For growing numbers of Chinese, clean air and water are distant memories. Factoring in these so-called social “externalities,’’ some economists discount Chinese growth rates into the low single digits.
Betting against China has never been good policy.
It has overcome larger challenges in the past than it faces today, raising hundreds of millions of people from poverty and creating a capitalist showcase along the way.
Still, the troubles are real and must be managed.
Doing so will force adjustments at home — and abroad.
Trading partners should look to the future and beware too great a dependence on Chinese markets and investment.
A Chinese slow-down will inevitably affect global growth and financial markets.
Yet China’s pain could also be others’ gain.
George Friedman, chairman of the Stratfor consulting firm, has long predicted tough times for the Chinese economy.
Countries outside East Asia, long the cradle of emerging market growth, boast wage rates 50 to 75 per cent below China’s, Friedman recently told Barron’s.
Many lack China’s ultra-modern infrastructure; corruption runs deep in most, and rule of law and business regulation can be painfully variable.
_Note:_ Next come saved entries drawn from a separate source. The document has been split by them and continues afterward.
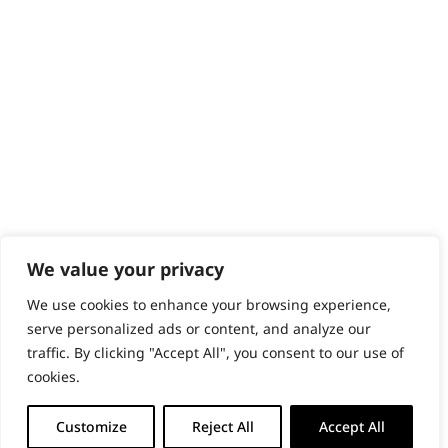
PRODUCTS & SERVICES
Wahl Academy Programme
Wahl Refurb & Repair Program
Pay In 3
ACCOUNT
Sign in / Register
Wahl Rewards
We value your privacy
We use cookies to enhance your browsing experience,
GB
serve personalized ads or content, and analyze our
traffic. By clicking "Accept All", you consent to our use of
cookies.
© 2018 - 2026 Wahl (UK) Ltd. All rights reserved.
Customize
Reject All
Accept All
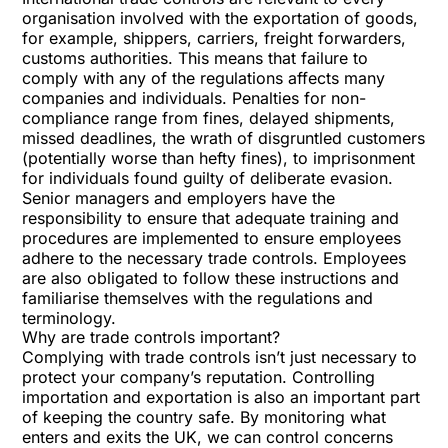
organisation involved with the exportation of goods,
for example, shippers, carriers, freight forwarders,
customs authorities. This means that failure to
comply with any of the regulations affects many
companies and individuals. Penalties for non-
compliance range from fines, delayed shipments,
missed deadlines, the wrath of disgruntled customers
(potentially worse than hefty fines), to imprisonment
for individuals found guilty of deliberate evasion.
Senior managers and employers have the
responsibility to ensure that adequate training and
procedures are implemented to ensure employees
adhere to the necessary trade controls. Employees
are also obligated to follow these instructions and
familiarise themselves with the regulations and
terminology.
Why are trade controls important?
Complying with trade controls isn’t just necessary to
protect your company’s reputation. Controlling
importation and exportation is also an important part
of keeping the country safe. By monitoring what
enters and exits the UK, we can control concerns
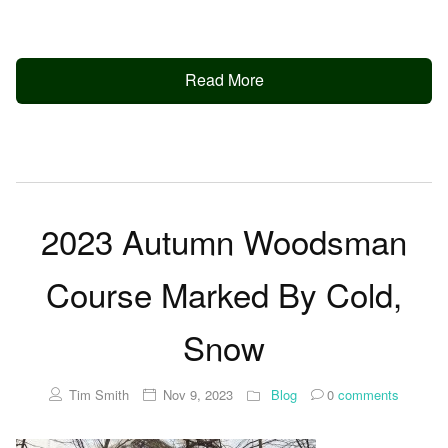
Read More
2023 Autumn Woodsman
Course Marked By Cold,
Snow
Tim Smith
Nov 9, 2023
Blog
0
comments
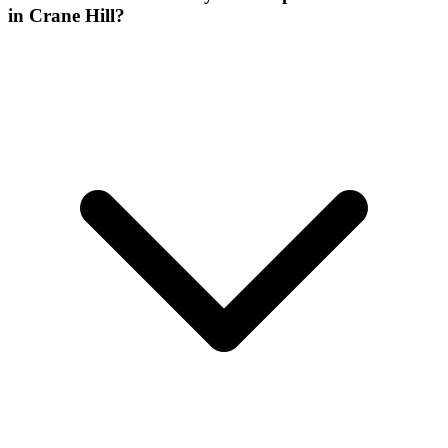
in Crane Hill?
But given their young populations and growing advantage in labour costs, Friedman says, the nations comprising what Stratfor calls the Indian Ocean Basin are poised for take-off — Bangladesh, Sri Lanka, Ethiopia, Tanzania, Uganda and, of course, Kenya.
Kenya consistently boasts growth rates of 5 per cent.
Riding the post-China wave, that could easily double — with the right policies.
It all begins with good governance: keeping corruption in check, as China is belatedly struggling to do; building on a legacy of rule of law and streamlining business regulations so that rising foreign investment grows even faster; investing in infrastructure and human capital with known multiplier effects.
This last must include a new emphasis on modern, professional education that promotes equitable growth and creates more high-quality jobs. As my colleague Alex Awiti at Aga Khan University points out, less than 7 per cent of the nearly 800,000 young Kenyans entering the job market each year can find decent wage-paying jobs.
They deserve better.
China built its future on such advantages. Now it’s Kenya’s turn.
The writer, former communications director for UN secretary-general Ban Ki-moon, is dean of the Graduate School of Media and Communications at Aga Khan University in Nairobi.